The urgency of the hunt reflects the sheer scale of the atrocities attributed to Hassan’s command.
As the head of Air Force Intelligence from 2009 until 2019, he oversaw a security apparatus that was described by analysts as the "innermost sanctum" of the regime’s power. Under his orders, the agency approved the bombing of civilian neighborhoods, played a pivotal role in the country’s chemical weapons program, and disappeared tens of thousands of Syrians into a labyrinth of dungeons.
The WSJ investigation details harrowing accounts from survivors who were stripped naked, strung up from ceilings, burned with acid, and beaten until they could no longer stand within the walls of the Mezzeh air base headquarters.
Hassan’s tactic of governance was rooted in absolute ruthlessness, a stance he reportedly urged upon Bashar al-Assad from the earliest days of the uprising.
Shadi Haroun, a protest leader arrested in 2011, recounted a four-hour interrogation with the general to the WSJ, during which Hassan chillingly declared, "I will keep killing to keep Bashar Assad in power." This was not idle rhetoric.
Documents collected by the Commission for International Justice and Accountability (CIJA) show that Hassan explicitly ordered security forces to fire on peaceful protests and later approved the bombing of hospitals.
In a 2016 interview with a Russian news agency, Hassan praised the Tiananmen Square massacre as a "wise" model for crushing dissent, arguing that greater bloodshed at the start would have saved the regime trouble later.
The search for Hassan is seen as a litmus test for Syria’s fragile transition.
The new government under President Ahmed al-Sharaa has established a National Commission for Transitional Justice to address the grievances of a nation scarred by 13 years of war. Abdulbaset Abdullatif, the head of the commission, told the WSJ, "Every Syrian, including me, would be happy if he is arrested. His hands are covered in Syrian blood."

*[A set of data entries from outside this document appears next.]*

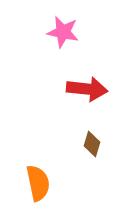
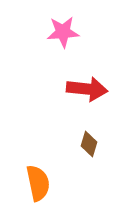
pink star: rotated 16 degrees counterclockwise
brown diamond: moved 3 px left
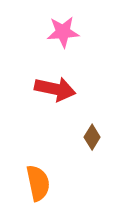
red arrow: moved 32 px left; rotated 6 degrees clockwise
brown diamond: moved 3 px right, 7 px up; rotated 15 degrees clockwise
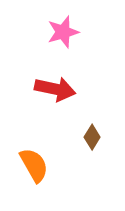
pink star: rotated 12 degrees counterclockwise
orange semicircle: moved 4 px left, 18 px up; rotated 18 degrees counterclockwise
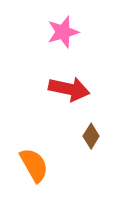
red arrow: moved 14 px right
brown diamond: moved 1 px left, 1 px up
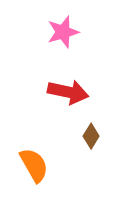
red arrow: moved 1 px left, 3 px down
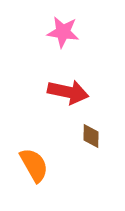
pink star: rotated 24 degrees clockwise
brown diamond: rotated 30 degrees counterclockwise
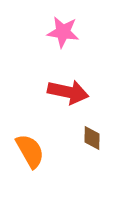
brown diamond: moved 1 px right, 2 px down
orange semicircle: moved 4 px left, 14 px up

This sentiment is echoed by international advocates like Mouaz Moustafa of the Syrian Emergency Task Force, who compared Hassan to "Eichmann to Assad’s Hitler," emphasizing his role as the bureaucratic architect of the genocide.

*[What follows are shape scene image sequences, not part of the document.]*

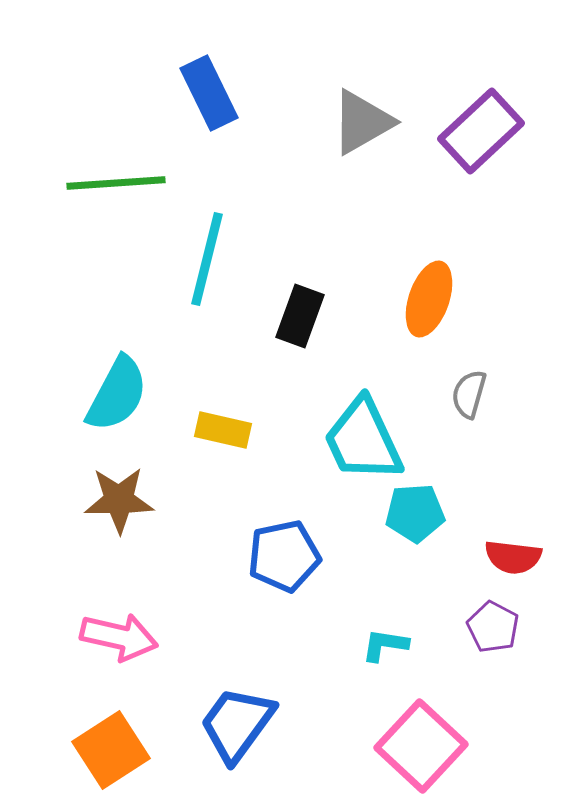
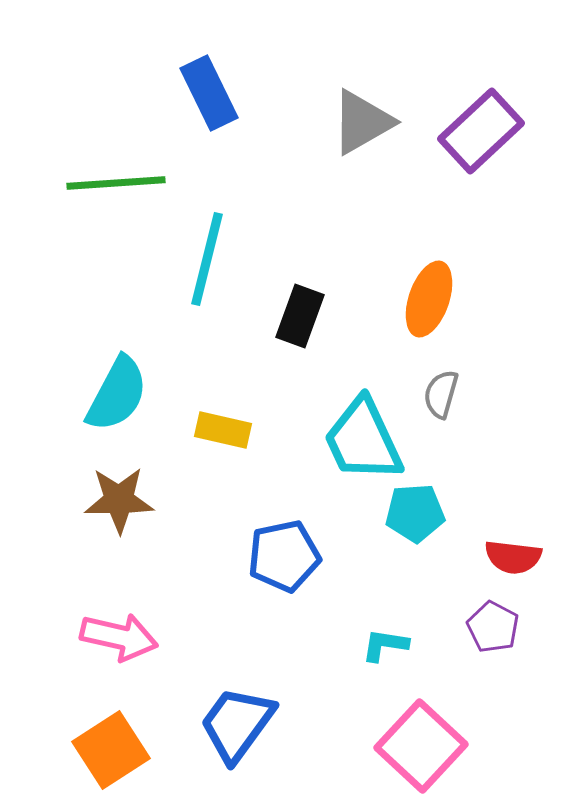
gray semicircle: moved 28 px left
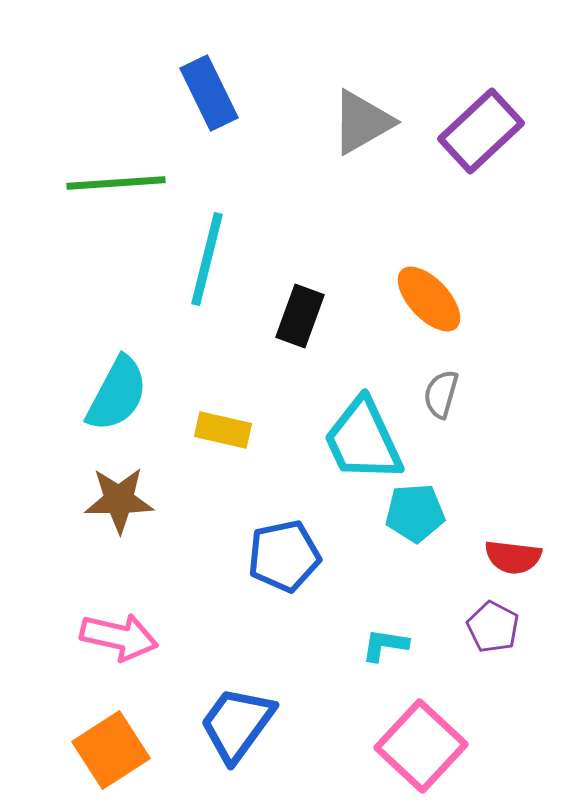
orange ellipse: rotated 62 degrees counterclockwise
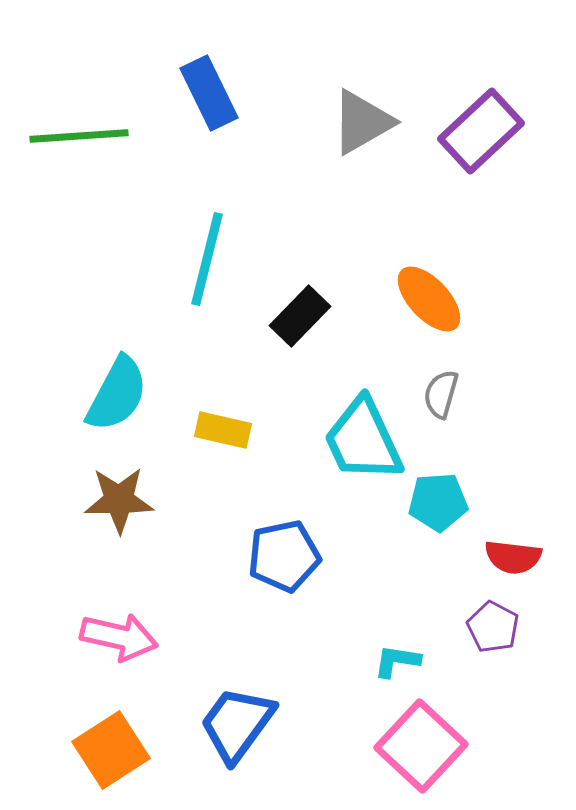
green line: moved 37 px left, 47 px up
black rectangle: rotated 24 degrees clockwise
cyan pentagon: moved 23 px right, 11 px up
cyan L-shape: moved 12 px right, 16 px down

The evidence against Hassan is overwhelming.
Forensic photos smuggled out by the whistleblower "Caesar" documented the deaths of 352 individuals inside Air Force Intelligence facilities between 2011 and 2013 alone. The agency operated its own military field courts and mass graves, sites that are now being excavated by investigators.
For survivors like Dina Kash, who was detained and forced to cook for agents occupying her home, the memory of Hassan is visceral. She testified to the FBI that he personally prescribed specific psychological and physical tortures for detainees.
Yazan Awad, a student who survived a death sentence only through bribery, described cells packed with over 100 men sleeping "like noodles" on the floor, their screams echoing through the corridors of Mezzeh.
As the net tightens, the capture of Jamil al-Hassan represents more than the apprehension of a fugitive; it is a necessary step towards reckoning with a system that turned a state against its own people. Whether he faces a tribunal in Damascus, Paris, or Chicago, his trial would bring face-to-face the architect of Syria’s nightmare with the victims who survived it.